I shut her in there and went to answer the door.

I’d barely cracked the thing open when the two guys came barging in, the first one in brushing past me, the second slamming the door.

I hadn’t even had a chance to say, “Hey!” when the badge in the wallet was thrust in my face.

“Lieutenant Delbert Potts,” he said, putting the wallet away. He was right on top of me and his breath was terrible: it smelled like anchovies taste. “L.A. vice squad. This is my partner, Sergeant Rudy Johnson.”

Potts was a heavy-set character in an off-the-rack brown suit that looked slept in; hatless, he had greasy reddish-blond hair and his drink-reddened face had a rubbery softness. His eyes were bloodshot, his nose as misshapen as a blob of putty somebody had stuck there carelessly, his lips thick and plump and vaguely obscene.

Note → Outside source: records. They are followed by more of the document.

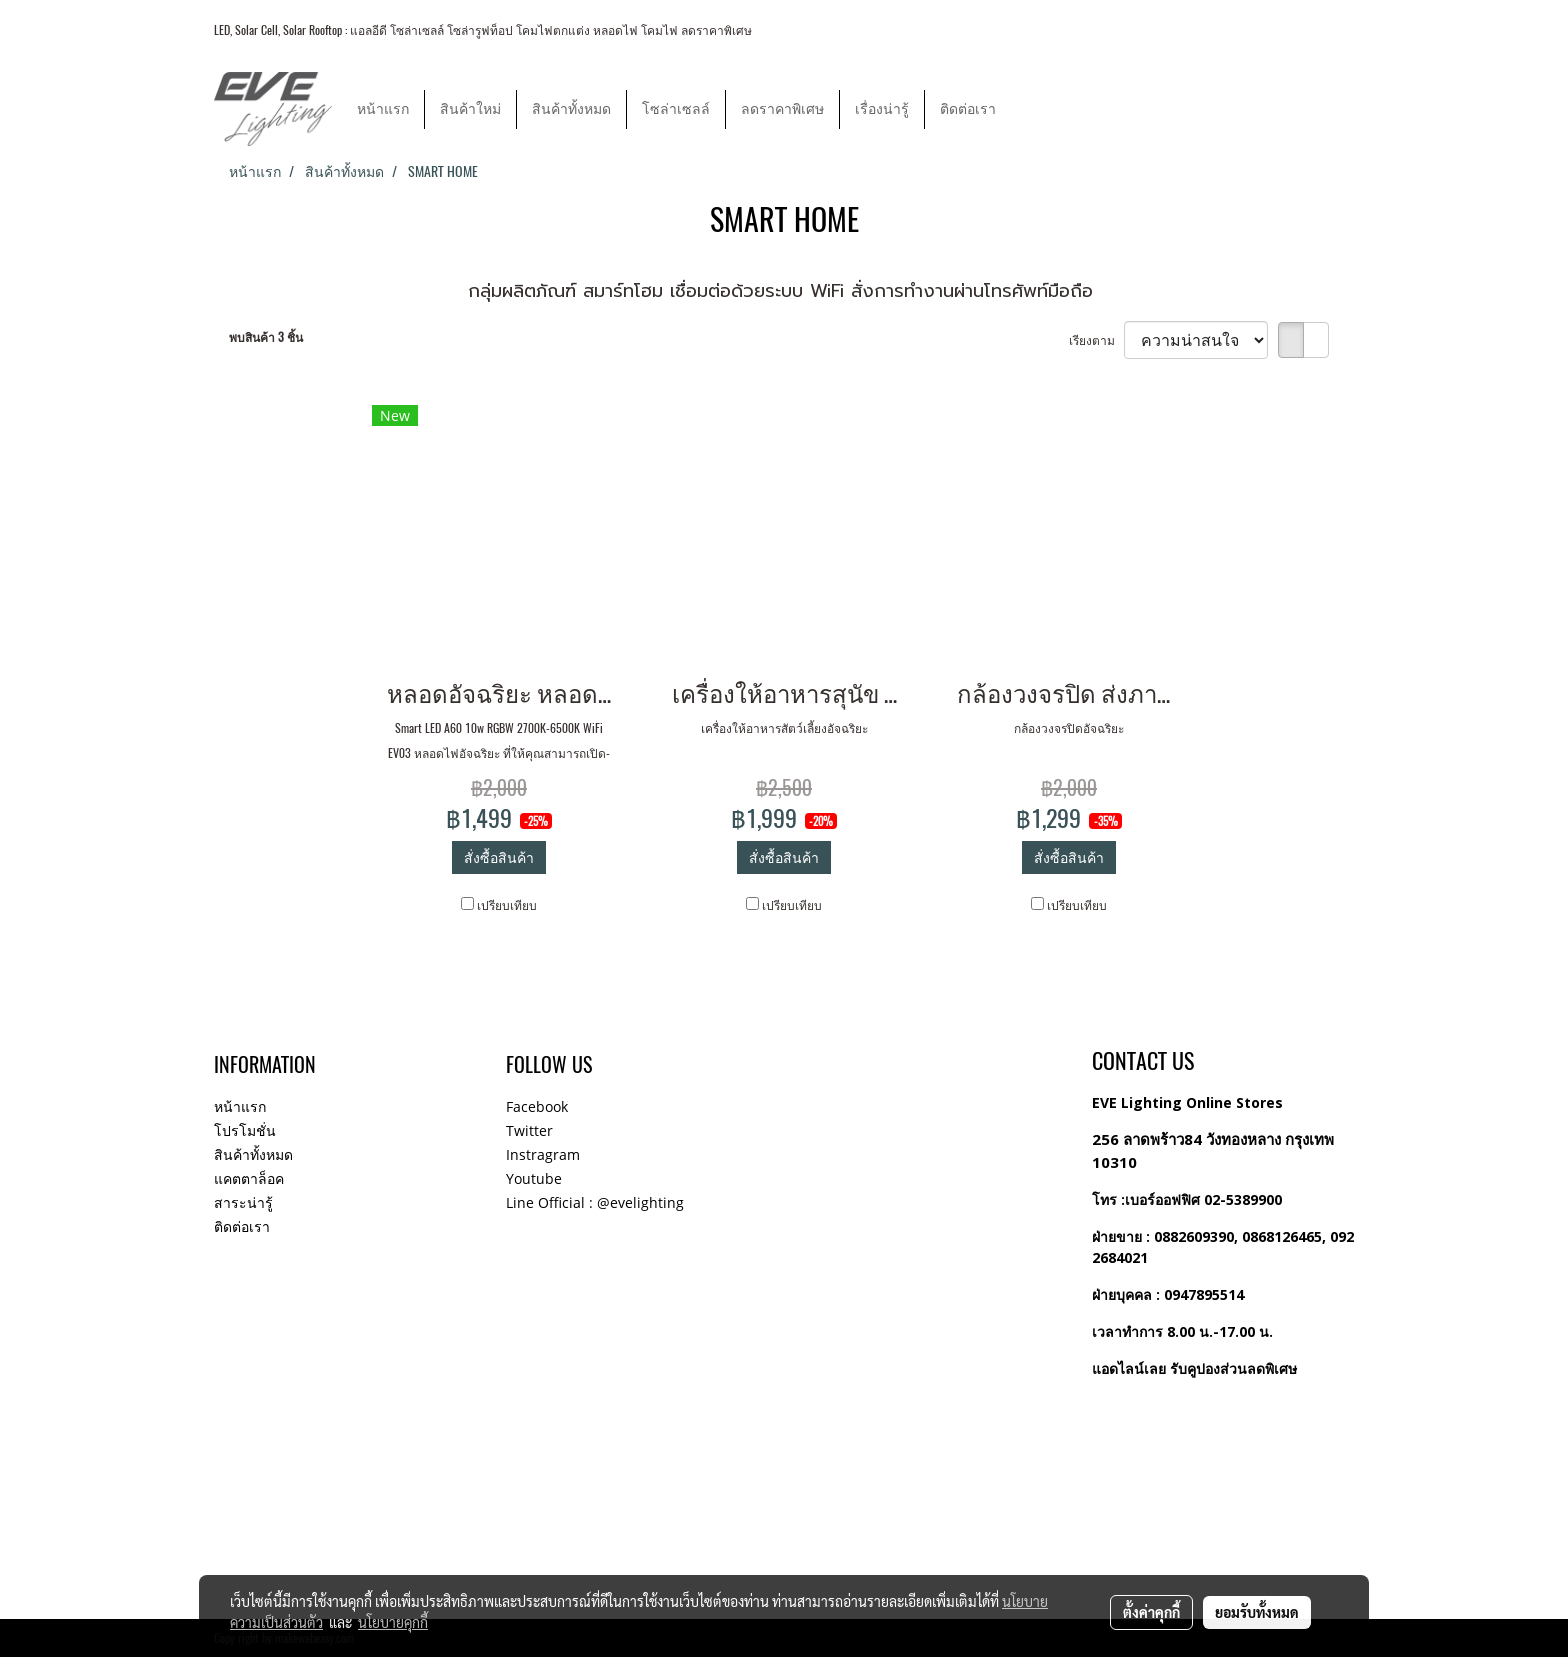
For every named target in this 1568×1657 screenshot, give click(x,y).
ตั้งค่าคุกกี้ (1151, 1612)
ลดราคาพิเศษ (782, 109)
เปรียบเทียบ (507, 905)
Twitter (529, 1130)
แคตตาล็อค (249, 1178)
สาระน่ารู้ (243, 1202)
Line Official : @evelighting (595, 1202)
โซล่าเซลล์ (676, 109)
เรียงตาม (1096, 340)
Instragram (543, 1154)
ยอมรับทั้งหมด (1257, 1612)
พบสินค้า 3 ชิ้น (266, 337)
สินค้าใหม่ (470, 109)
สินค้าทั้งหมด (571, 109)
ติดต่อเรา (968, 109)
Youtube (534, 1178)
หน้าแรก (383, 109)
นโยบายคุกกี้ (393, 1622)
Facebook (537, 1106)
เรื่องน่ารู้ (882, 109)
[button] (1029, 109)
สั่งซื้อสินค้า (499, 857)
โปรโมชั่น (245, 1130)
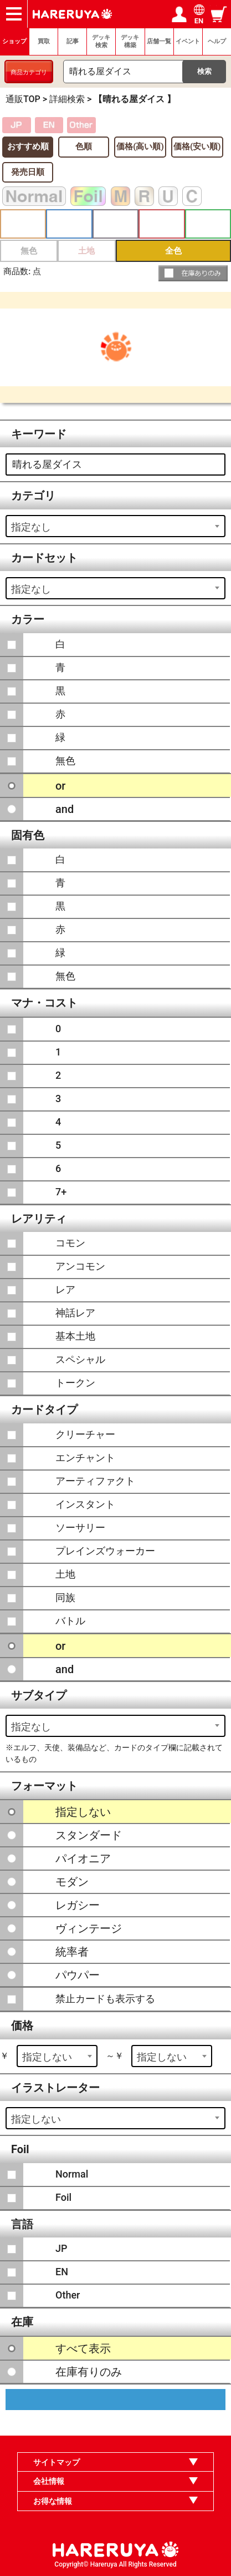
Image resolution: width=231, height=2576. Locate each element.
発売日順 (27, 172)
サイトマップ (56, 2462)
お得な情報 (52, 2501)
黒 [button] (115, 224)
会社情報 (48, 2481)
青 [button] (69, 224)
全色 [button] (173, 251)
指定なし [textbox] (31, 527)
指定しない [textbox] (47, 2057)
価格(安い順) (197, 146)
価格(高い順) (140, 146)
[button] (193, 273)
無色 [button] (28, 251)
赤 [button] (161, 224)
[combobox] (115, 526)
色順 (83, 146)
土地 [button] (86, 251)
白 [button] (23, 224)
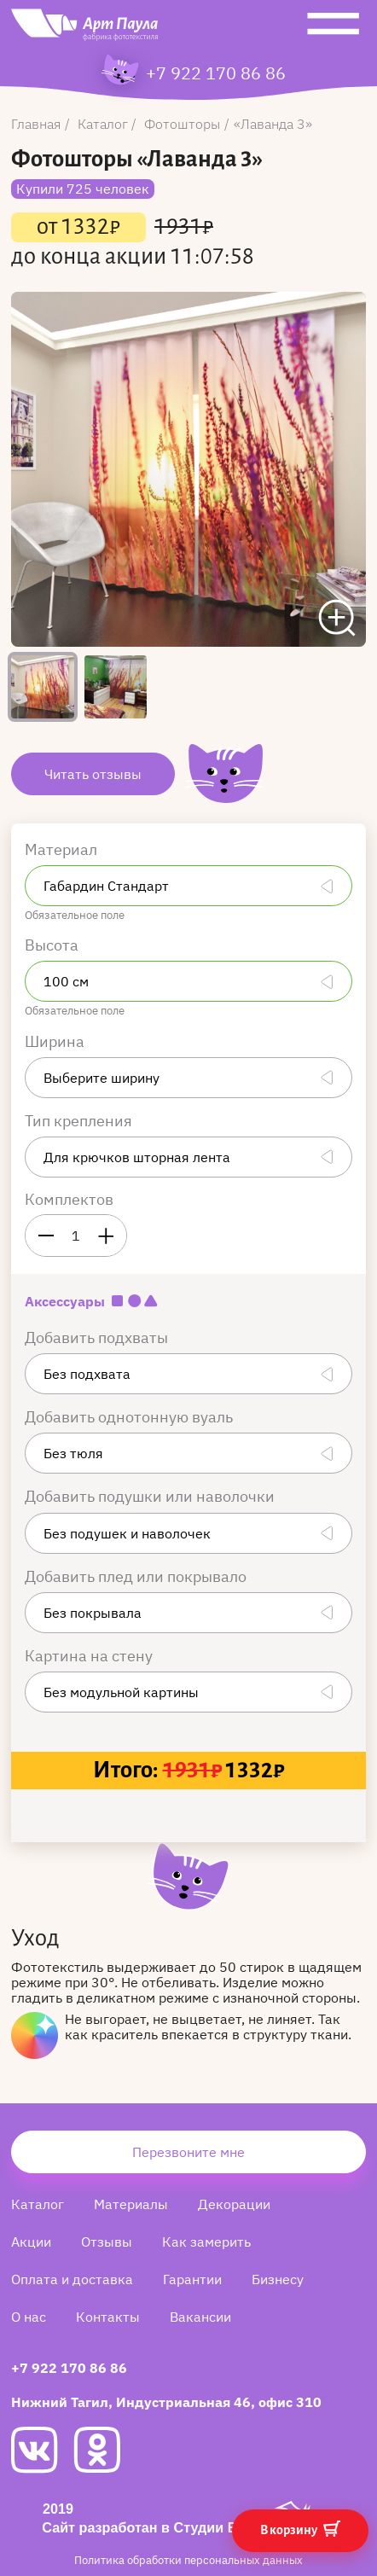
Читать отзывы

Johnson was thin and dark-both his features and his physique-and his navy suit looked tailored. He wore a black snapbrim that had set him back a few bucks.

“Fancy digs, Mr. Heller,” Potts said, prowling the place, his thick-lipped smile conveying disgust. He had a slurry voice-he reminded me of a loathsome Arthur Godfrey, if that wasn’t redundant.

“I do some work for the hotel,” I said. “They treat me right when I’m out here.”

“You goin’ back to Chicago soon?” Johnson asked, right next to me. He had a reedy voice and his eyes seemed sleepy unless you noticed the sharpness under the half-lids.

“Not right away.”

I’d never met this pair, yet they knew my name and knew I was from Chicago. And they hadn’t taken me up on my offer to sit down.

“You might re-consider,” Potts said. He was over at the wet bar, checking out the brands.

“Help yourself,” I said.

“We’re on duty,” Johnson said.

“Fellas-what’s this about?”

Potts wandered back over to me and thumped me on the chest with a thick finger. “You stopped by Mickey Cohen’s today.”